Os consumidores que estão a planear renovar os seus dispositivos tecnológicos ou adquirir uma nova consola de videojogos terão de preparar o bolso. Uma vaga de reajustes de preços vai atingir em cheio o mercado de eletrónicos de consumo, afetando diretamente produtos altamente desejados como a linha Xbox da Microsoft, além dos MacBooks e iPads da Apple.
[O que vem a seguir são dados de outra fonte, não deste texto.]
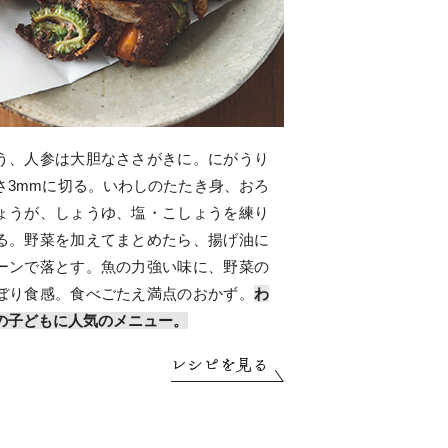
う、人参は大胆なささがきに。にがうり
さ3mmに切る。いわしのたたき身、おろ
ょうが、しょうゆ、塩・こしょうを練り
る。野菜を加えてまとめたら、揚げ油に
ーンで落とす。魚の力強い味に、野菜の
ぼり食感。食べごたえ満点のおかず。
わ
の子どもに人気のメニュー。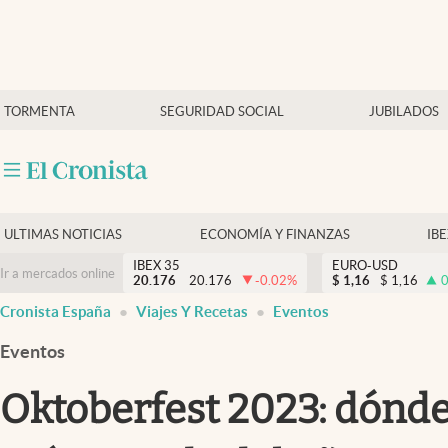
Últimas Noticias
TORMENTA
SEGURIDAD SOCIAL
JUBILADOS
Economía y finanzas
Política
Actualidad
Criptomonedas
ULTIMAS NOTICIAS
ECONOMÍA Y FINANZAS
IB
IBEX 35
EURO-USD
Ir a mercados online
20.176
20.176
-0.02
%
$
1,16
$
1,16
0
Cronista España
Viajes Y Recetas
Eventos
Eventos
Oktoberfest 2023: dónde 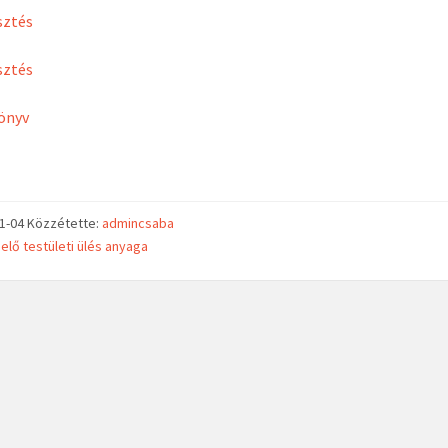
sztés
sztés
önyv
11-04
Közzétette:
admincsaba
elő testületi ülés anyaga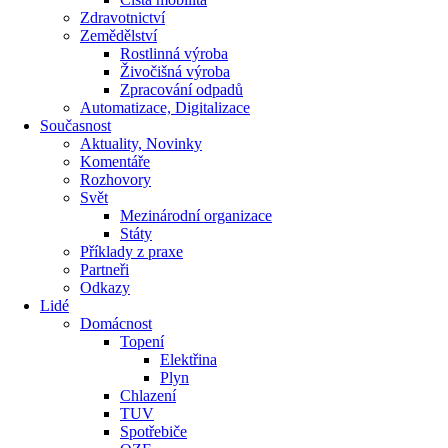
Zdravotnictví
Zemědělství
Rostlinná výroba
Živočišná výroba
Zpracování odpadů
Automatizace, Digitalizace
Současnost
Aktuality, Novinky
Komentáře
Rozhovory
Svět
Mezinárodní organizace
Státy
Příklady z praxe
Partneři
Odkazy
Lidé
Domácnost
Topení
Elektřina
Plyn
Chlazení
TUV
Spotřebiče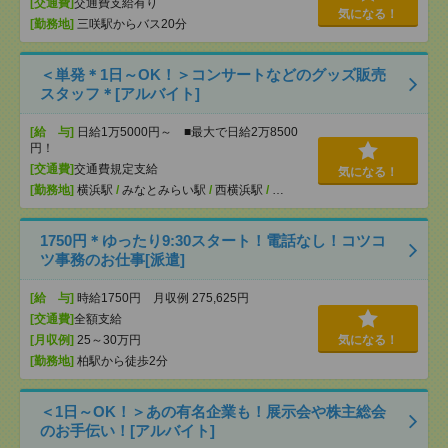
[交通費]
交通費支給有り
気になる！
[勤務地]
三咲駅からバス20分
＜単発＊1日～OK！＞コンサートなどのグッズ販売
スタッフ＊[アルバイト]
[給 与]
日給1万5000円～ ■最大で日給2万8500
円！
[交通費]
交通費規定支給
気になる！
[勤務地]
横浜駅
/
みなとみらい駅
/
西横浜駅
/
…
1750円＊ゆったり9:30スタート！電話なし！コツコ
ツ事務のお仕事[派遣]
[給 与]
時給1750円 月収例 275,625円
[交通費]
全額支給
[月収例]
25～30万円
気になる！
[勤務地]
柏駅から徒歩2分
＜1日～OK！＞あの有名企業も！展示会や株主総会
のお手伝い！[アルバイト]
O aumento reflete uma combinação de pressões macroeconómicas globais e ajustes fiscais locais que estão a encarecer os custos de importação e fabrico.
Os motivos por trás da alta dos preços
O principal vetor para este encarecimento global é o custo residual da crise de semicondutores e a transição para chips de Inteligência Artificial, que acabou por inflacionar as linhas de produção tradicionais de chips lógicos e de memória. Adicionalmente, o encarecimento dos custos de logística internacional e o impacto da inflação sobre componentes essenciais, como as telas OLED e as baterias de lítio, forçaram as Big Techs a repassar as margens de custo para o consumidor final, de forma a manter a rentabilidade operacional.
No cenário brasileiro, o cenário ganha uma camada extra de complexidade. Além das flutuações cambiais do dólar, as novas diretrizes tributárias sobre a importação de componentes eletrónicos e produtos acabados começam a entrar em vigor com maior peso. Isso elimina antigas margens de isenção e reajusta as alíquotas de impostos sobre a circulação de mercadorias, impactando diretamente o preço que chega às prateleiras e aos e-commerces nacionais.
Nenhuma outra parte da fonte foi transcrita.